Really, I don't even care that much what #MTRsues' theological views might be. Why doesn't she just clarify them once and for all, and be done with it? I'm sure that any number of media outlets with far wider reach than Wilson's obscure blog would publish the clarification, and probably even pay a fee for it.
In any event, these legal threats are so heavy-handed as to be ridiculous. #MTRsues is a public figure, and it comes with the territory that she will find herself subjected to some robust criticism by various opponents, some of which might even be inaccurate. Whatever the truth about her theological views, and about how reticent or otherwise she has been about revealing them, she should not be using defamation law to chill public debate about such things as the motivations of high-profile political activists like herself.

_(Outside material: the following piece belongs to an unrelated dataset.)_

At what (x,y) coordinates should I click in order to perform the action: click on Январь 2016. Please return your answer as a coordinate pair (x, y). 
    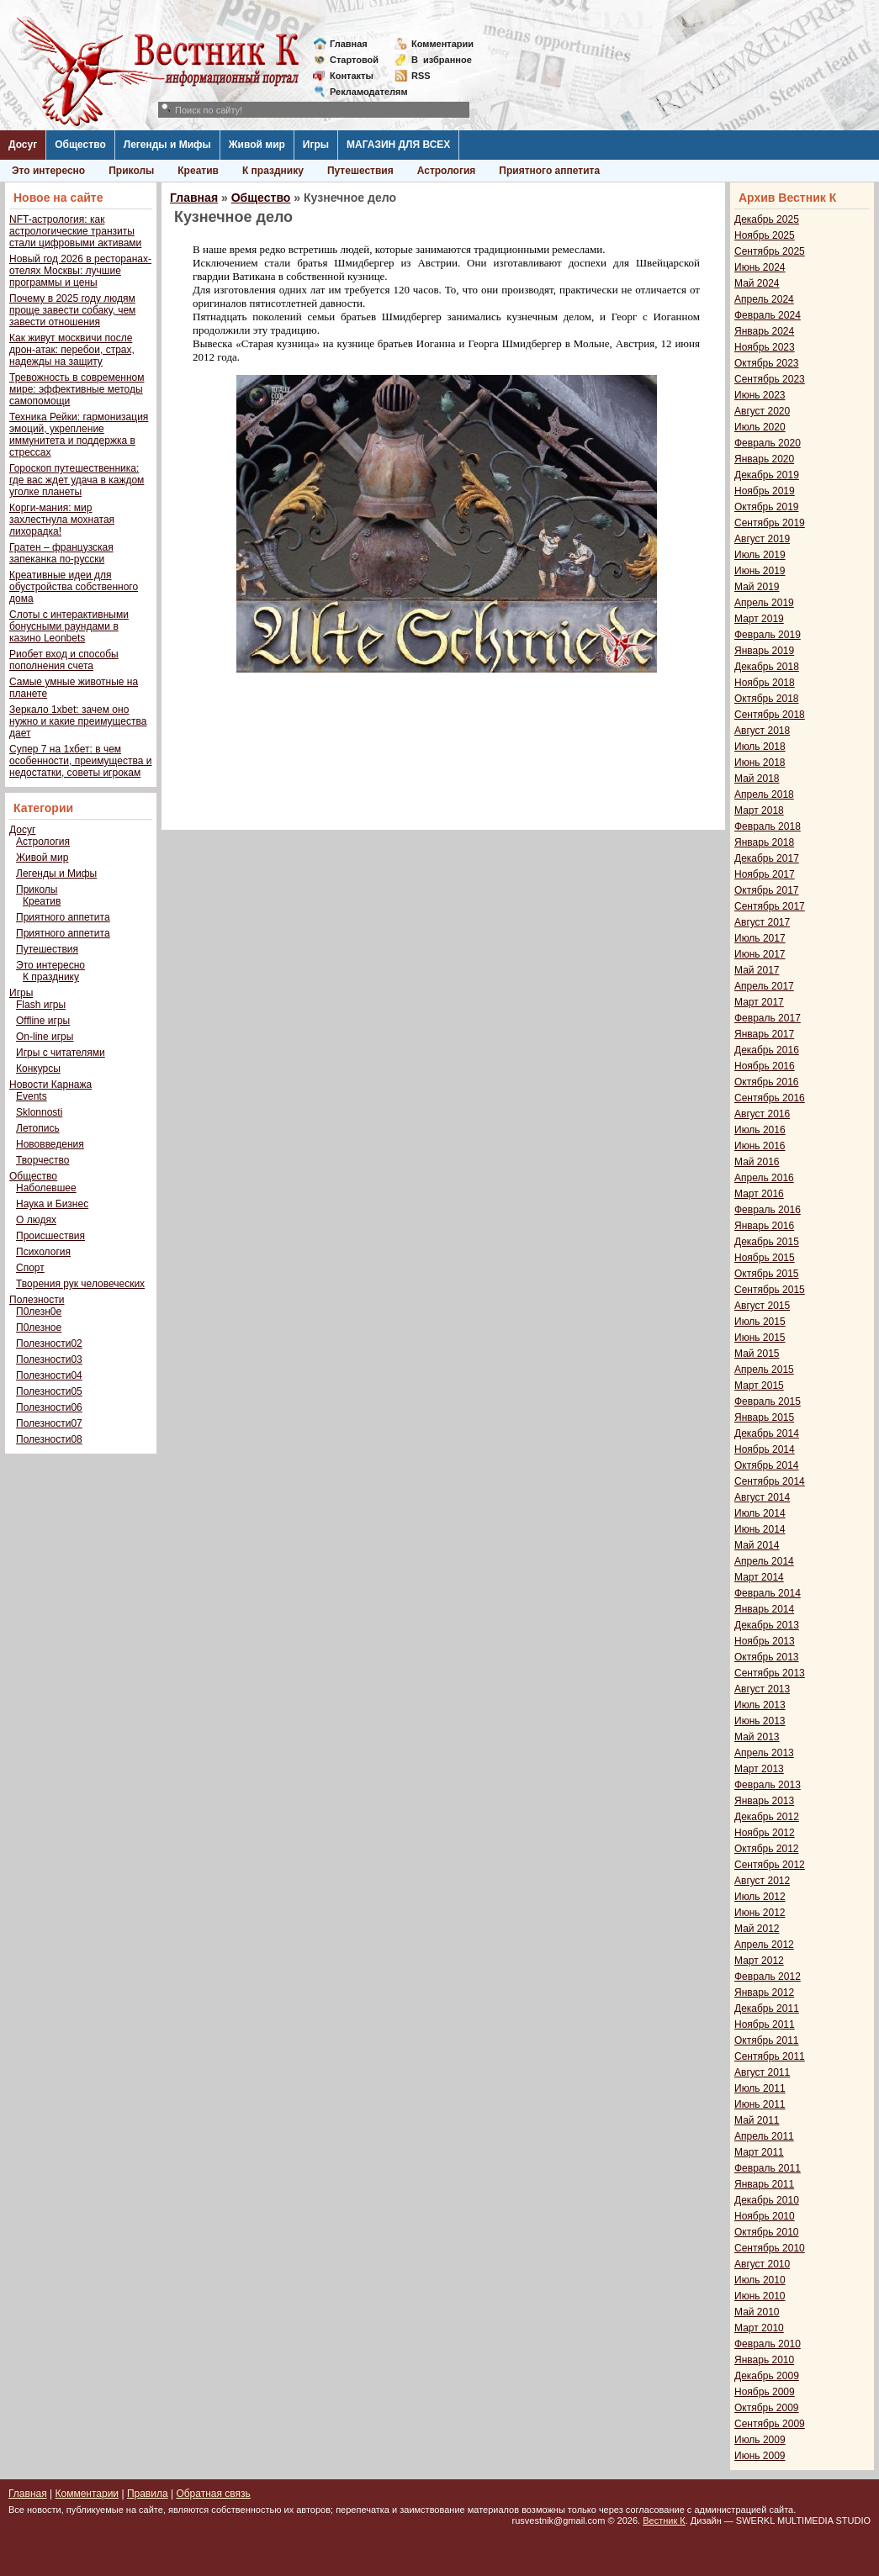     Looking at the image, I should click on (764, 1226).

Yes, we do need some basic defamation law in this country to ensure that individuals don't suffer social death from destructive lies - but this is not such a case. This is not, for example, a case where a public figure with ready access to the media has called someone else with less media access a plagiarist, say, or a pedophile, or a rape advocate. The balance of power between #MTRsues and Jennifer Wilson is totally in the other direction.
Even if #MTRsues technically has a case for defamation, her actions are destructive of freedom of speech, and she should abandon them. If she goes ahead, this could be a test case on the extent to which defamation law can be used to chill public debate in Australia - and if that happens, I hope that a public appeal will cover Wilson's legal costs.
And if #MTRsues is successful in court, by any chance, it will show that we seriously need to narrow the law of defamation to put a stop to these sorts of speech-chilling claims. It's time for a strong campaign to defend freedom of speech in Australia. We need a public figure test with real teeth, as in the United States, coupled with strengthening of the provisions for indemnity costs so as to deter actions relating to minor issues by public figures who have access to the media.
Defamation law should be a last resort for people with no other redress for highly damaging lies. It should not be an easy port of call for public figures who could easily clarify misconceptions that are unlikely to do them any real damage in any event.